• Sonuç bulunamadı

2. İLGİLİ ALANYAZIN

2.2. Geçmişten Günümüze İpek Böcekçiliği

2.2.3. Bursa’da İpek Böcekçiliği

Osmanlı tarihinde Bursa uzun yıllar ipekçilik başkenti olarak anılmıştır.

Bursa şehrini fetheden Orhan Bey Bursa iline ipek kumaşların rahatça alınıp satılması amacıyla bezzâzistan inşa ettirmiştir. II. Bayezid, Bursa’nın Avrupa ve Asya kıtaları araındaki ipek geçiş noktası olabileceğinden hareketle, 1990’lara kadar ipek alım satımının yapılacağı Hân-ı Cedîd-i Evvel ve Sânî’yi günümüzdeki adıyla Koza ve Pirinç Hanları Bursa’ya inşa ettirmiştir (http-5). Bu dönem de Osmanlı Devleti, Bursa’ya gelen İran ham ipeğin bir kısmını kendi işlemiş bir kısmını ise Avrupa’ya ihraç etmiştir. 15. y.y.’da Bursa artık kadife ve çatma ipek kumaşlarıyla dünya çapında ünlü bir şehir halini almıştır. Osmanlı Devleti, Bursa’nın ünlü kumaşlarını saraylarında kullanmakla birlikte Avrupa’daki saraylarada ihraç etmekteydi.
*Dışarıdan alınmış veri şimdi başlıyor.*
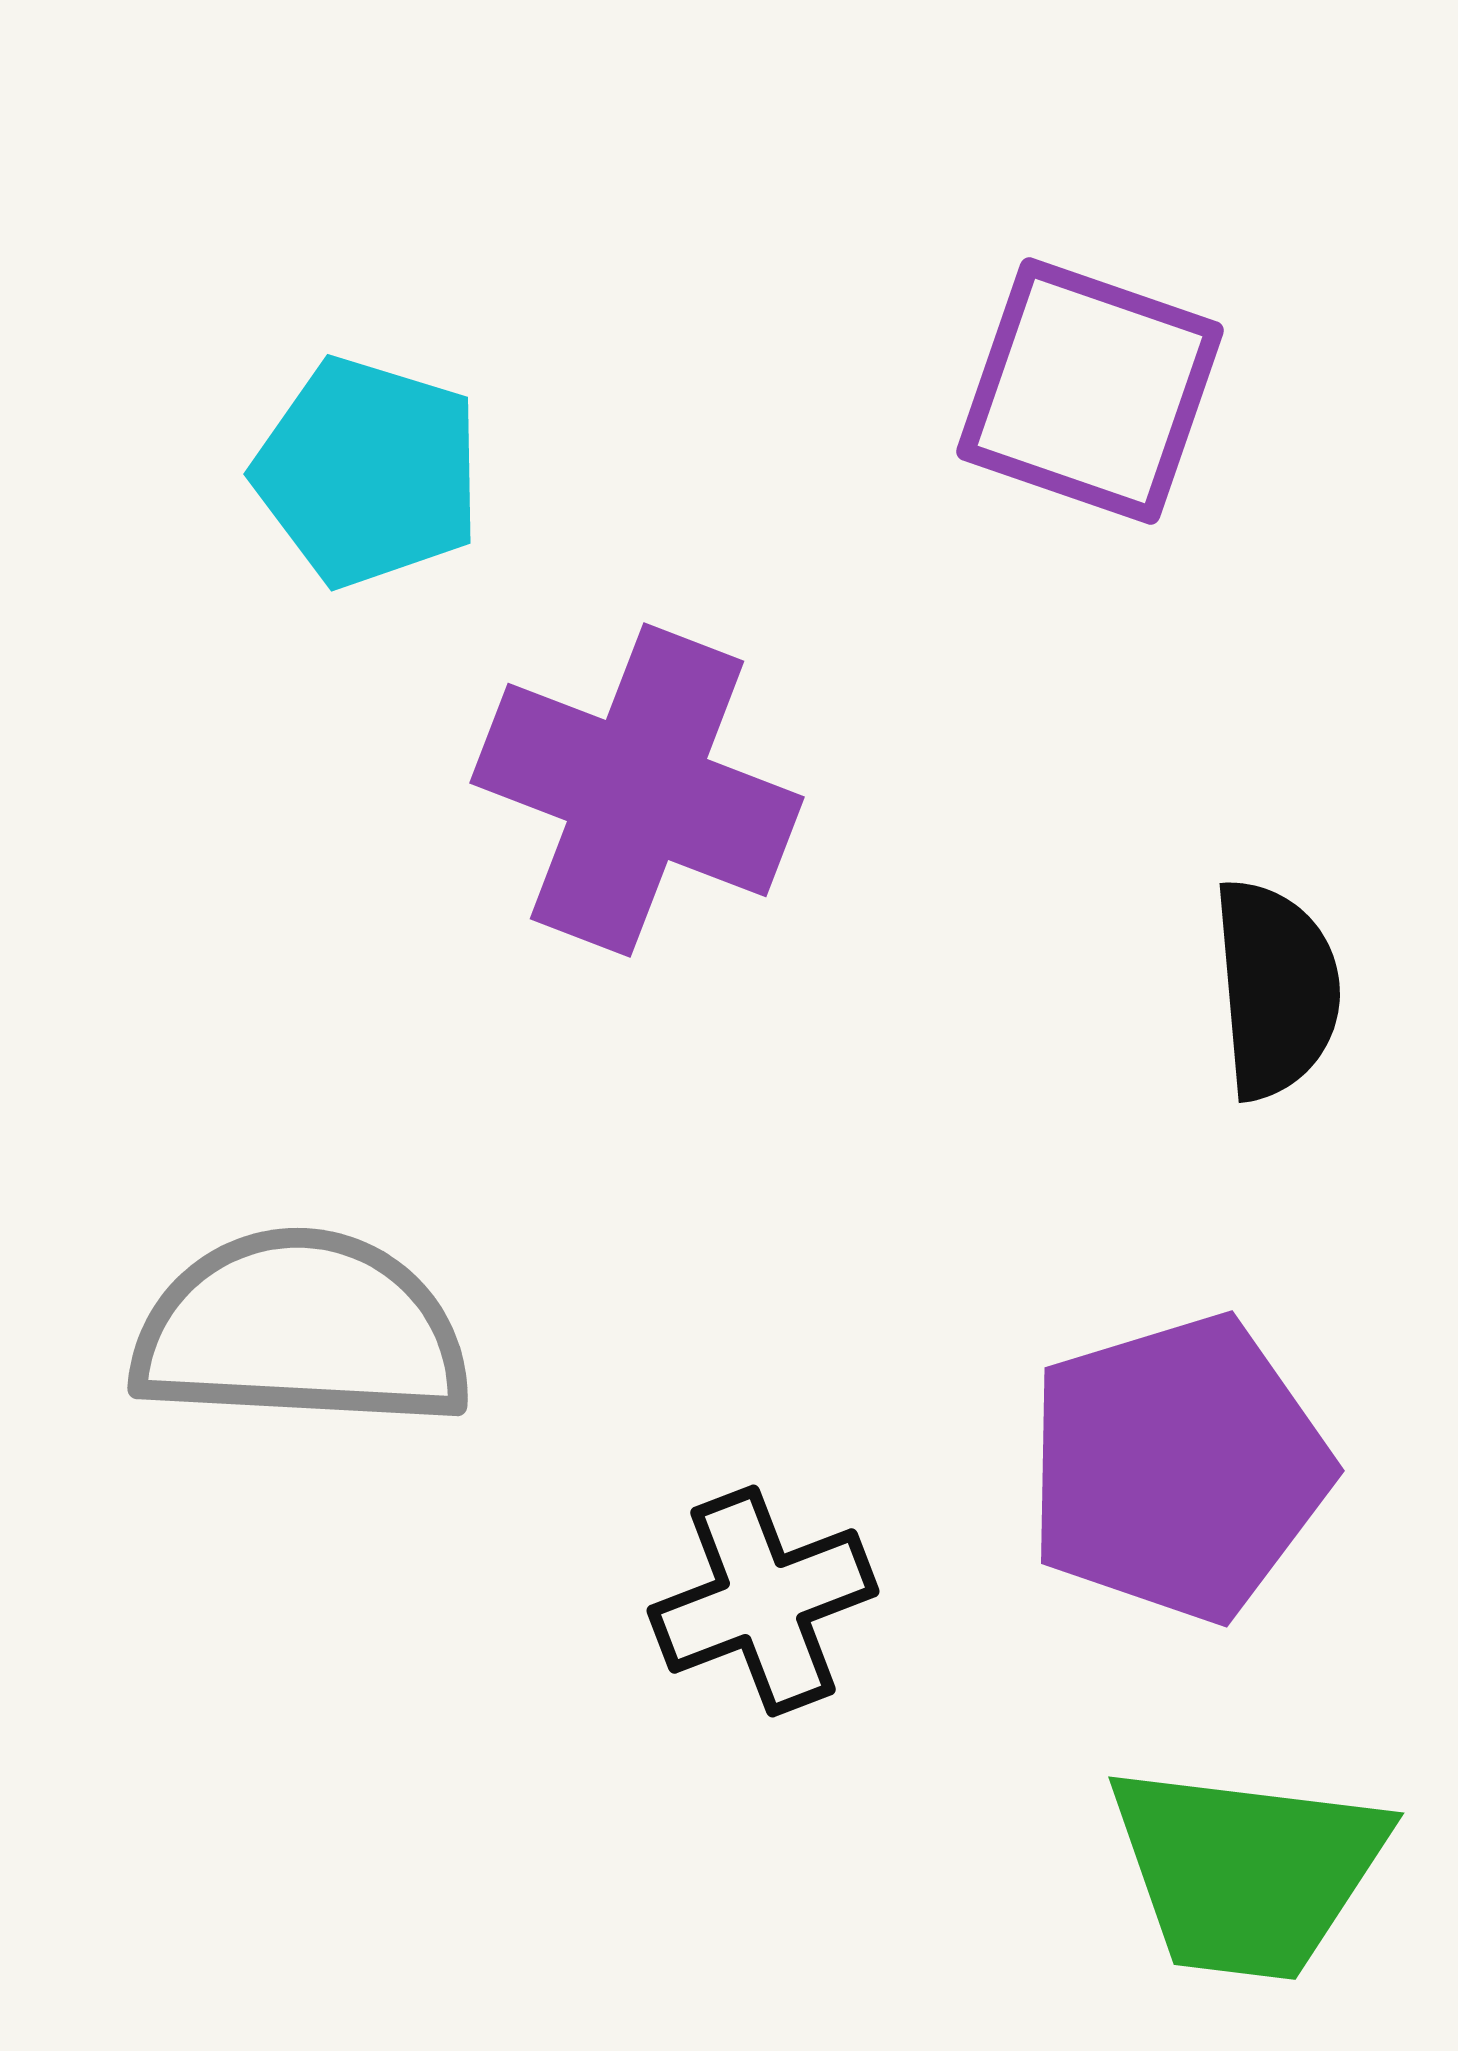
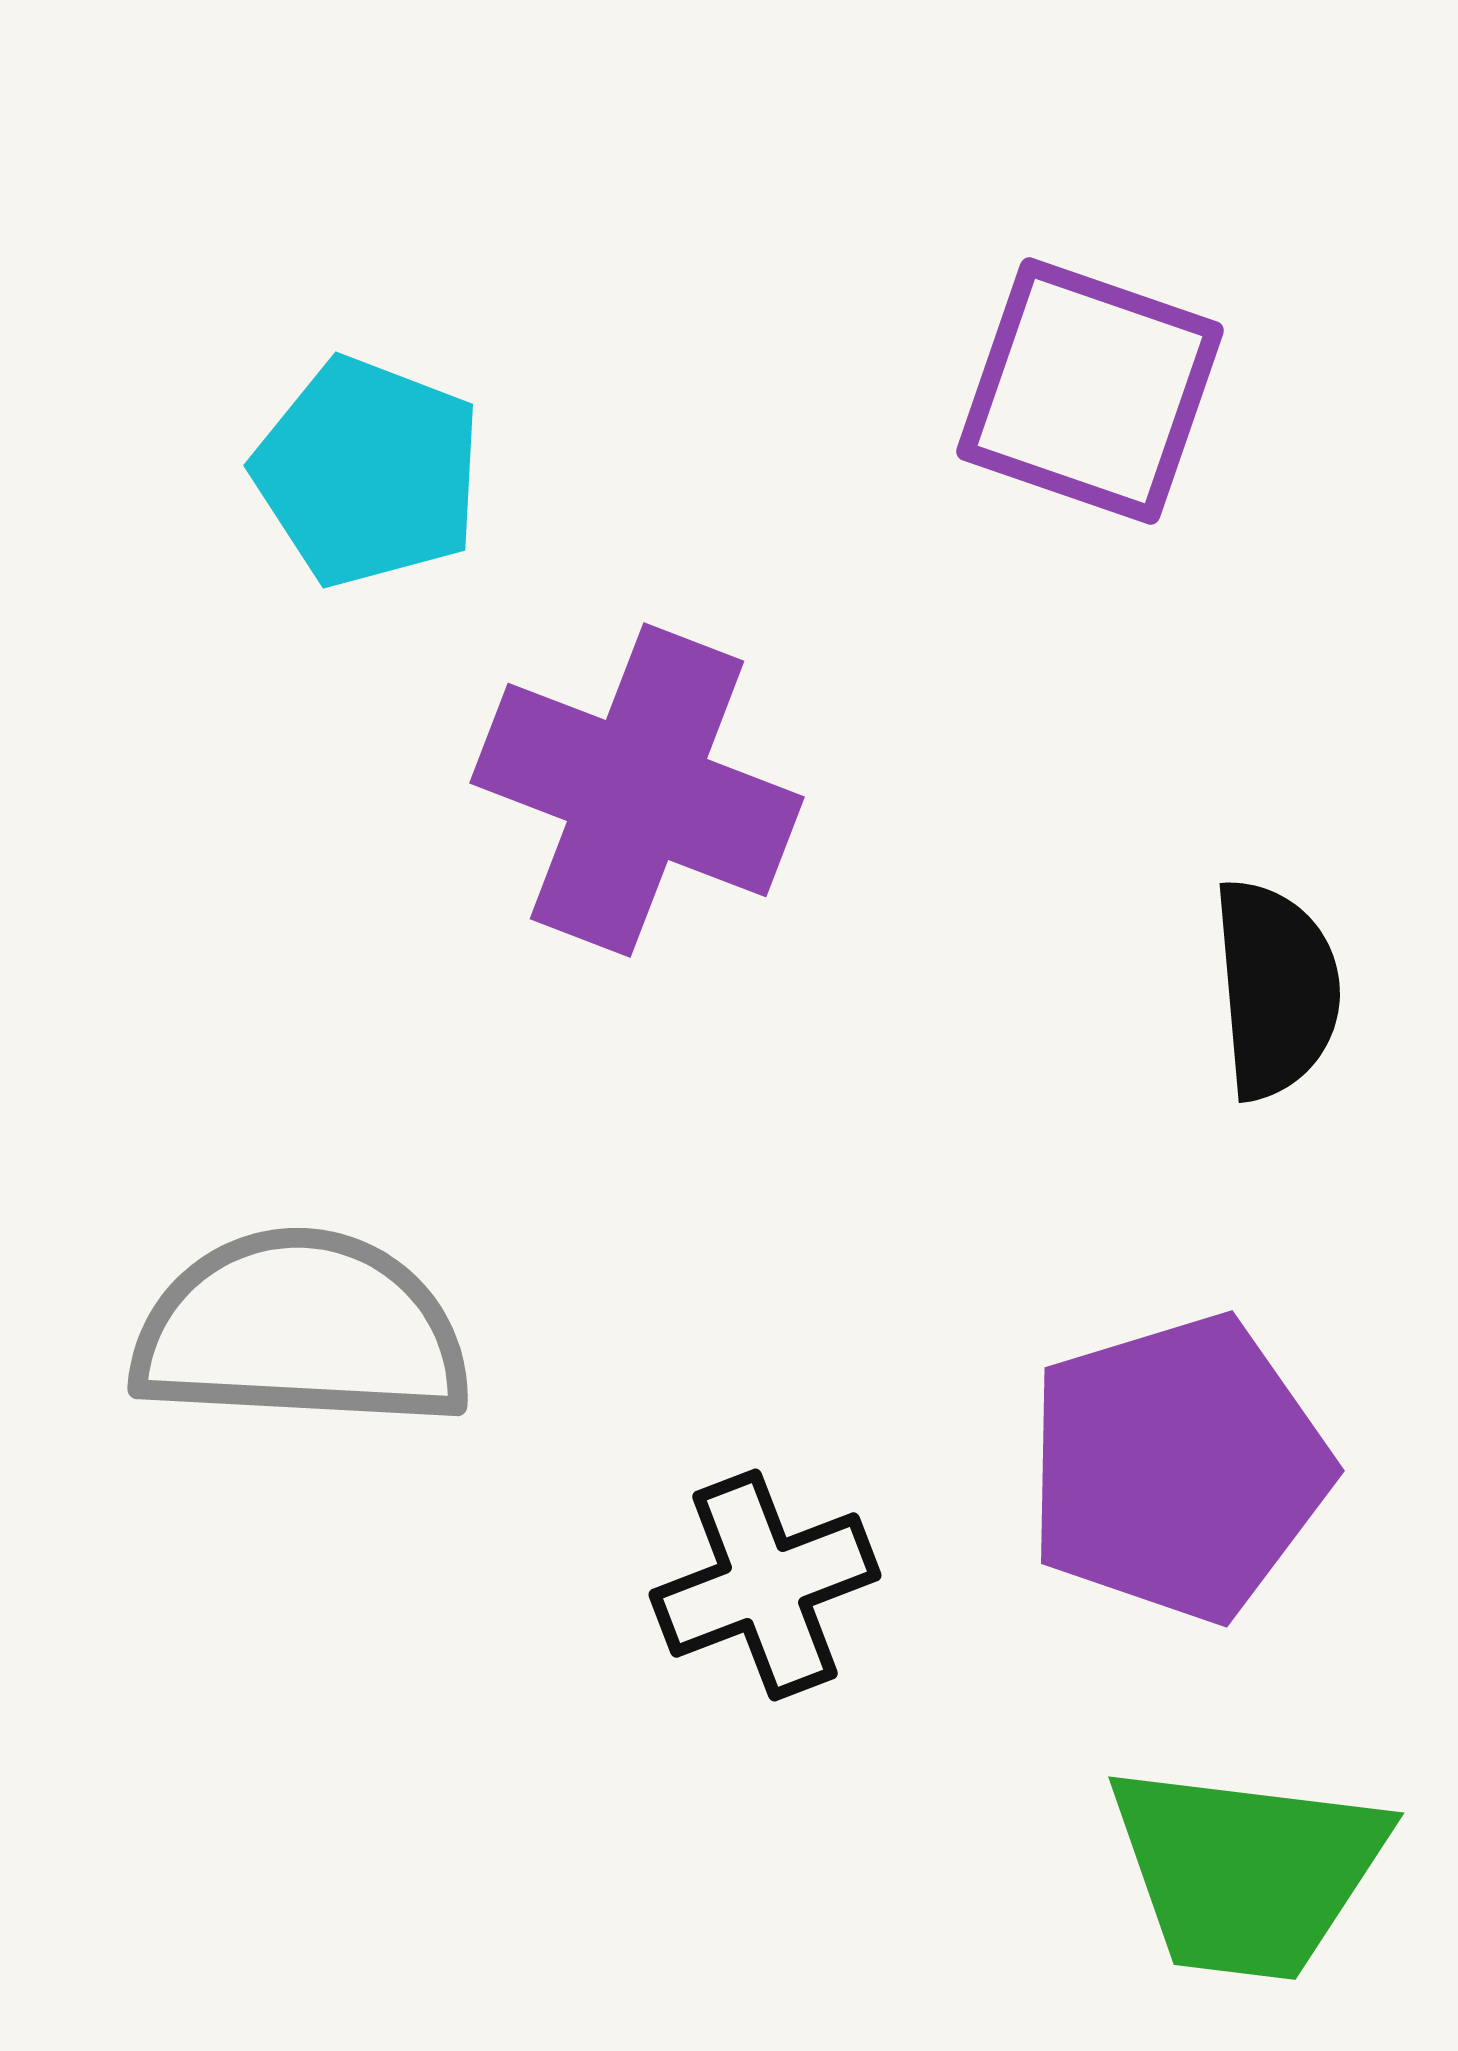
cyan pentagon: rotated 4 degrees clockwise
black cross: moved 2 px right, 16 px up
15. y.y’da Bursa’da dokunan ünlü kumaşların hammaddesi kuruluş yıllarında olduğu gibi İran’dan gelmekteydi. Bursa’ya 1 milyon duka altın değerinde 1200 balya İranlı acem tüccarlar eliyle gelmekteydi (Yaşayanlar, 2017, s. 574). “15. yüzyıl sonları ile 16. yüzyıl başlarında Bursa’dan ham ipekten alınan mizan vergisinden üç yıllık iltizamlar halinde ortalama 6-7 milyon akçe gelir elde ediliyordu (Alkan Günay, 2018, s. 617).”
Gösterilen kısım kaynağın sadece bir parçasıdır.